Flashpoints

Why Turkey May Not Buy Chinese Missile Systems After All

Recent Features

Flashpoints

Why Turkey May Not Buy Chinese Missile Systems After All

The Chinese bid highlights its emerging capabilities, but may stumble on Western pressure.

Why Turkey May Not Buy Chinese Missile Systems After All
Credit: Wikimedia Commons

Another deadline came and went at the end of April without a decision in Turkey’s drawn out effort to purchase a surface-to-air missile (SAM) with anti-missile capabilities. The Turkish Ministry of Defense announced its intention to purchase the Chinese HQ-9 system in September 2013. However, the bidding deadline has subsequently been extended three times, with the latest extension through the end of June allowing time to consider revised bids from Eurosam and the Raytheon/Lockheed Martin consortium.

The bid from the China Precision Machinery Import and Export Corporation (CPMIEC) appeared to meet all the criteria in Turkey’s tender. It came in $600 million under the asking price of $4 billion and the Chinese company offered co-production of the HQ-9, an important consideration for a Turkish government that aspires to develop its domestic defense industry. The HQ-9 system also reportedly tested well, exhibiting a capability to engage cruise missiles on a par with that of the Raytheon/Lockheed Martin Patriot system, and potentially a longer range for conventional air targets than the Patriot and Eurosam Aster 30 systems. Chinese media sources also reported that although the HQ-9 system has a shorter range than the Russian system, it has a faster response time (15 seconds) and it hit all nine of its targets in trials. Turkey felt confident that it could finalize the deal in six months (another deadline that passed in April) and was encouraged that the Chinese company offered the shortest timeline for delivery of the system. What went wrong?

The United States and other NATO countries expressed deep concern about the deal, raising questions about the security implications of CPMIEC system’s integration into NATO’s command and control network and the implications of Chinese technical knowledge about how U.S. and NATO air and missile defenses operate. U.S. and NATO leaders such as U.S. Secretary of State John Kerry and French Defense Minister Jean-Yves Le Drian have pressured Turkish leaders to change their minds. U.S. lawmakers also wrote a provision into the National Defense Authorization Act (NDAA) stating that no U.S. funds could be used to integrate Chinese missile defense systems into U.S. or NATO systems, a condition explicitly meant to encourage Turkey to backtrack from its decision to work with the Chinese.

Faced with higher than anticipated costs and under pressure from NATO and the United States, the Turkish government reopened bidding for the project several times.
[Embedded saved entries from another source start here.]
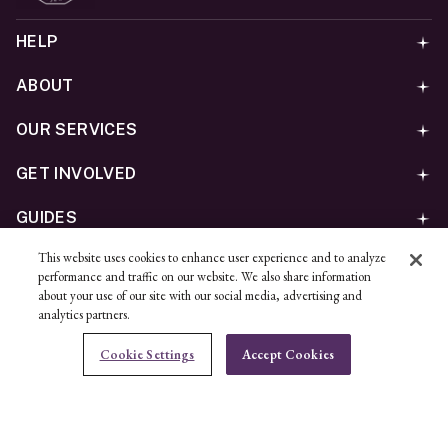
HELP
ABOUT
OUR SERVICES
GET INVOLVED
GUIDES
This website uses cookies to enhance user experience and to analyze
©
2026
Ben Bridge Jeweler, Inc.
performance and traffic on our website. We also share information
Privacy
California Privacy Policy - CCPA
Cookies
Web
about your use of our site with our social media, advertising and
analytics partners.
Accessibility Policy
Do Not Sell My Information
Cookie Settings
Accept Cookies
Unsubscribe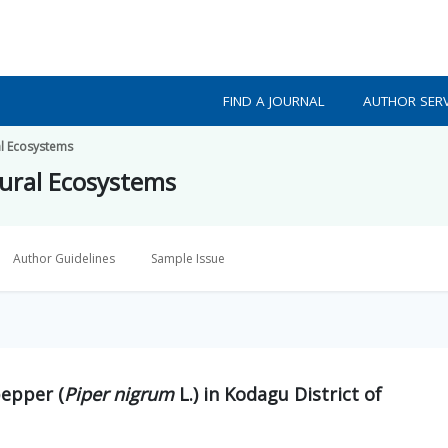
FIND A JOURNAL
AUTHOR SERV
al Ecosystems
ural Ecosystems
Author Guidelines
Sample Issue
pepper (
Piper nigrum
L.) in Kodagu District of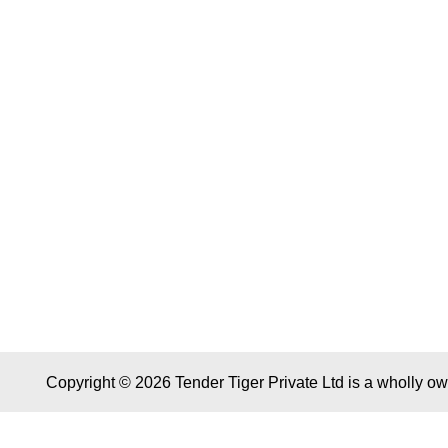
Copyright © 2026 Tender Tiger Private Ltd is a wholly o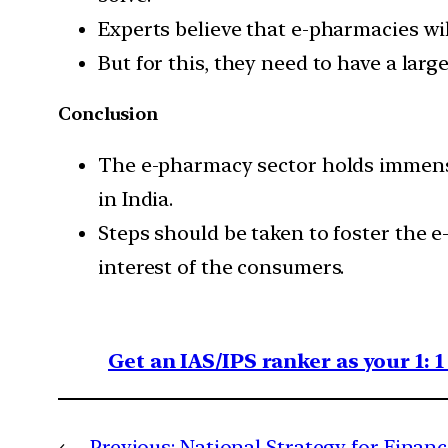
Experts believe that e-pharmacies wil
But for this, they need to have a larg
Conclusion
The e-pharmacy sector holds immense 
in India.
Steps should be taken to foster the e
interest of the consumers.
Get an IAS/IPS ranker as your 1: 
←
Previous:
National Strategy for Financ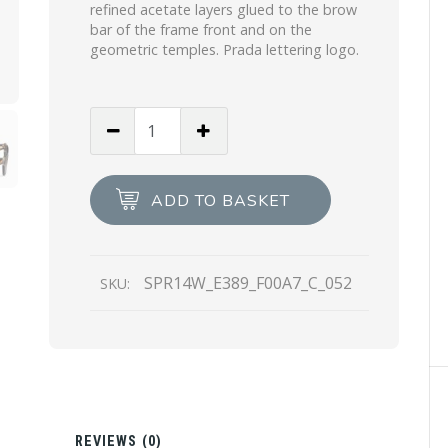
refined acetate layers glued to the brow
bar of the frame front and on the
geometric temples. Prada lettering logo.
Gradient
Anthracite
Gray
Lenses
ADD TO BASKET
Prada
Eyewear
Collection
SPR14W_E389_F00A7_C_052
SKU:
sunglasses
quantity
N
REVIEWS (0)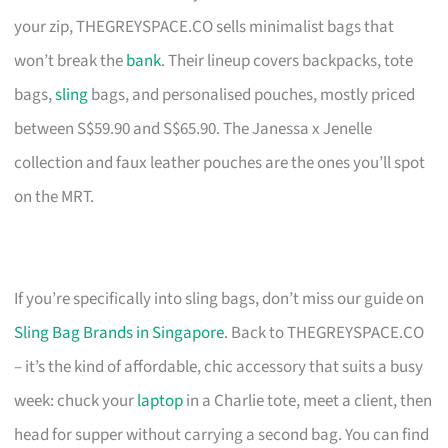
your zip, THEGREYSPACE.CO sells minimalist bags that
won’t break the
bank
. Their lineup covers backpacks, tote
bags,
sling
bags, and personalised pouches, mostly priced
between S$59.90 and S$65.90. The Janessa x Jenelle
collection and faux leather pouches are the ones you’ll spot
on the MRT.
If you’re specifically into sling bags, don’t miss our guide on
Sling Bag Brands in Singapore
. Back to THEGREYSPACE.CO
– it’s the kind of affordable, chic accessory that suits a busy
week: chuck your
laptop
in a Charlie tote, meet a client, then
head for supper without carrying a second bag. You can find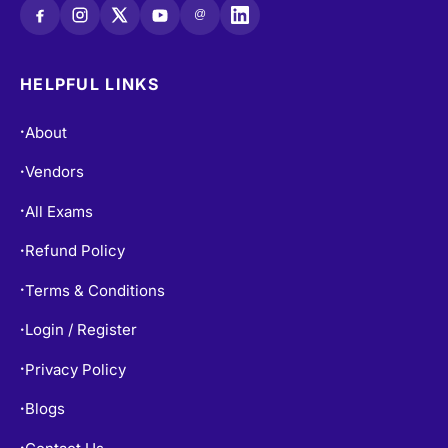
@
HELPFUL LINKS
About
•
Vendors
•
All Exams
•
Refund Policy
•
Terms & Conditions
•
Login / Register
•
Privacy Policy
•
Blogs
•
•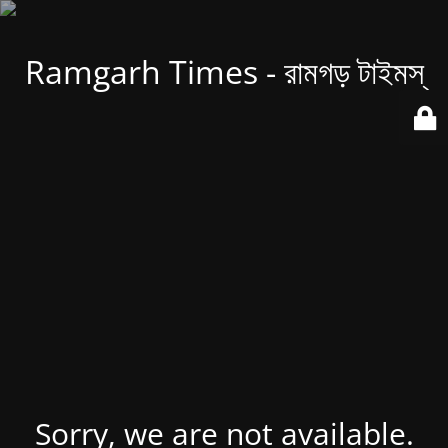
Ramgarh Times - রামগড় টাইমস্
Sorry, we are not available.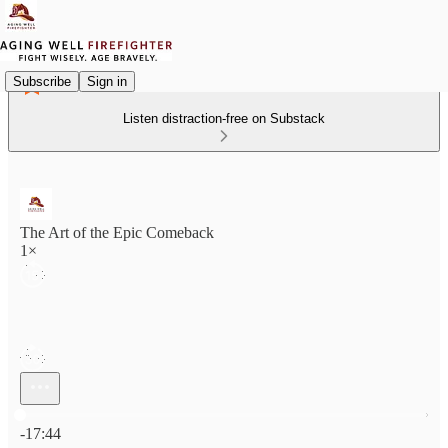
Subscribe
Sign in
Listen distraction-free on Substack
The Art of the Epic Comeback
1×
Current time: 0:00 / Total time: -17:44
-17:44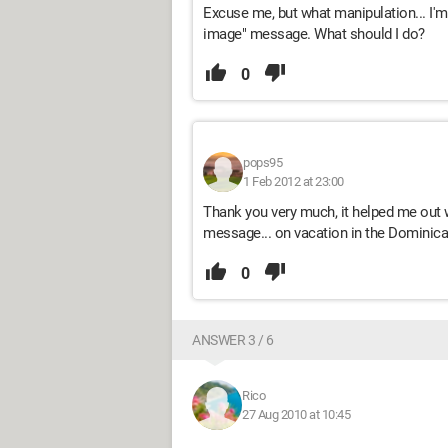
Excuse me, but what manipulation... I'm
image" message. What should I do?
0
pops95
1 Feb 2012 at 23:00
Thank you very much, it helped me out 
message... on vacation in the Dominican
0
ANSWER 3 / 6
Rico
27 Aug 2010 at 10:45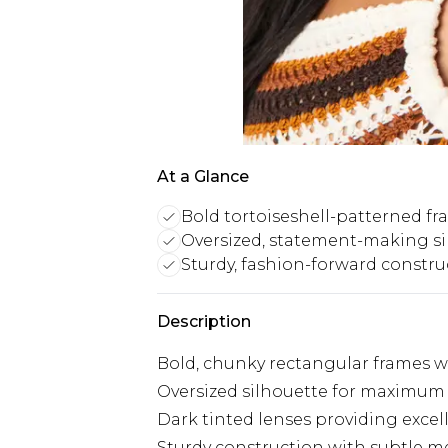
At a Glance
Bold tortoiseshell-patterned f
Oversized, statement-making si
Sturdy, fashion-forward constru
Description
Bold, chunky rectangular frames wi
Oversized silhouette for maximum
Dark tinted lenses providing excel
Sturdy construction with subtle me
Successive extensions of the bidding deadline to January, then April, and now June 2014 have allowed time for U.S. and French-Italian companies to revise and resubmit their bids. Prospects for the HQ-9 dimmed further when Murad Bayar, undersecretary for the defense industry and the main proponent of the deal with China, was removed from his post within the Turkish Defense Ministry on March 27 and reassigned within the government.

If CPMIEC somehow perseveres and wins the contract, it would be a major success for the Chinese defense industry. This deal would mark China’s largest-ever military export sale and the first significant arms contract with a European country. Chinese arms exports have expanded significantly in recent years, with a 212 percent increase from 2009-2013 over 2004-2008. A completed deal could signal China’s ability to make significant inroads in the European and Middle Eastern arms sales markets.

Even if CPMIEC ultimately loses the deal, its success in the initial bidding highlights the progress China has made in missile and electronics capability. This was the first time that China demonstrated its ability to domestically develop and produce a long-range SAM and missile defense system with a quality comparable to that of the world leaders in defense technology. Airbus CEO Tom Enders expressed concern at China’s growing indigenous design and production capabilities, citing this near-deal and the development of advanced unmanned vehicles as evidence of China becoming “a serious competitor.”

Turkey appears unlikely to consummate the deal with CPMIEC, though it is unclear which Western company Turkey will ultimately choose. Raytheon/Lockheed Martin have offered to meet Turkey’s technology transfer requirement, but that would raise the price even further over Turkey’s $4 billion budget.

The drawn out process shows that China faces significant political and security barriers to entry into the European market from the United States and other NATO countries. This will be a significant obstacle for the Chinese defense industry going forward, especially in efforts to sell weapons to U.S. allies and close partners. On the other hand, CPMIEC’s success in winning the initial tender with an appealing combination of price, performance and technology transfer highlights the Chinese defense industry’s potential to compete with U.S. and European suppliers for third country markets where Western countries are less well placed to play the security card.

Denise Der is a research intern at the Center for the Study of Chinese Military Affairs, part of National Defense University’s Institute for National Strategic Studies, and a graduate student in the Security Studies Program at Georgetown University.  The views expressed are those of the author and do not necessarily reflect those of the National Defense University, the Department of Defense or the United States Government.